From Basic Abstract Algebra (Robert Ash):
...the element $t \in E$ depends algebraically on $T$ over $F$ if $t$ is algebraic over $F(T)$, the field generated by $T$ over $F$...We say that $T$ spans E algebraically over $F$ if each $t$ in $E$ depends algebraically on $T$ over $F$, that is $E$ is an algebraic extension of $F(T)$.
I was trying to show that if $\alpha$ is algebraic over $F(x)$ and if x is algebraic over $F(y_1, y_2)$ (and if $\alpha$ depends algebraically on $x$ over F), then $\alpha$ must be algebraic over $F(y_1, y_2)$, but I was a bit confused.
Let's suppose that (I'm just making these up) $\alpha x + a = 0$ for $a \in F$ and $y_1x + y_2x^2 = 0$. Now I cannot see how it is possible for $\alpha$ to be algebraic over $F(y_1, y_2)$, because we know that $x$ is not included in $F(y_1, y_2)$. Then how can $\alpha$ be algebraic over it?
Thanks in advance
One way to see it: a field extension $F\subseteq F(x)$ is algebraic iff $F(x)$ has finite dimension as a vector field over $F$.

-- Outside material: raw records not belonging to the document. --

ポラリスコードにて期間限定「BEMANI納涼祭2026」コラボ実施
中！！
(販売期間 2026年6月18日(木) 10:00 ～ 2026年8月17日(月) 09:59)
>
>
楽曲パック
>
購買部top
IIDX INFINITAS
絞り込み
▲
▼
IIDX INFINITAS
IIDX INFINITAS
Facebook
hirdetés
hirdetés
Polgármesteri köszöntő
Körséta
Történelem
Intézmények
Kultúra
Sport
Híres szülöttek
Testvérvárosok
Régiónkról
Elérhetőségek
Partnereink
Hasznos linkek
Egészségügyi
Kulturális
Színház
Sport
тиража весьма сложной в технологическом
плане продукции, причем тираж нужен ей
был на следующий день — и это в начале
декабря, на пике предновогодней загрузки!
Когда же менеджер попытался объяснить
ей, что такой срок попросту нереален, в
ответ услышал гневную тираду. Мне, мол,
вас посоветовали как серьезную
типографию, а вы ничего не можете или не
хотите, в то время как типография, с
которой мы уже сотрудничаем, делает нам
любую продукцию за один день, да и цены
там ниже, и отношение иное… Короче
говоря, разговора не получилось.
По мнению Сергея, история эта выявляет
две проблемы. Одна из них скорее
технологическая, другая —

In your case, the dimension of $F(x,y_1,y_2)$ over $F(y_1,y_2)$ is finite, and dimension of $F(x,\alpha)$ over $F(x)$ is finite. Use those two to show that the dimension of $F(x,\alpha,y_1,y_2)$ over $F(y_1,y_2)$ is finite.
Edit: In hindsight, I think it's easier to use another equivalent condition, namely that $F\subseteq F(x)$ is algebraic iff $F[x]$ has finite dimension as a vector field over $F$, so we have to show that $F(y_1,y_2)[x,\alpha]$ has finite dimension over $F(y_1,y_2)$.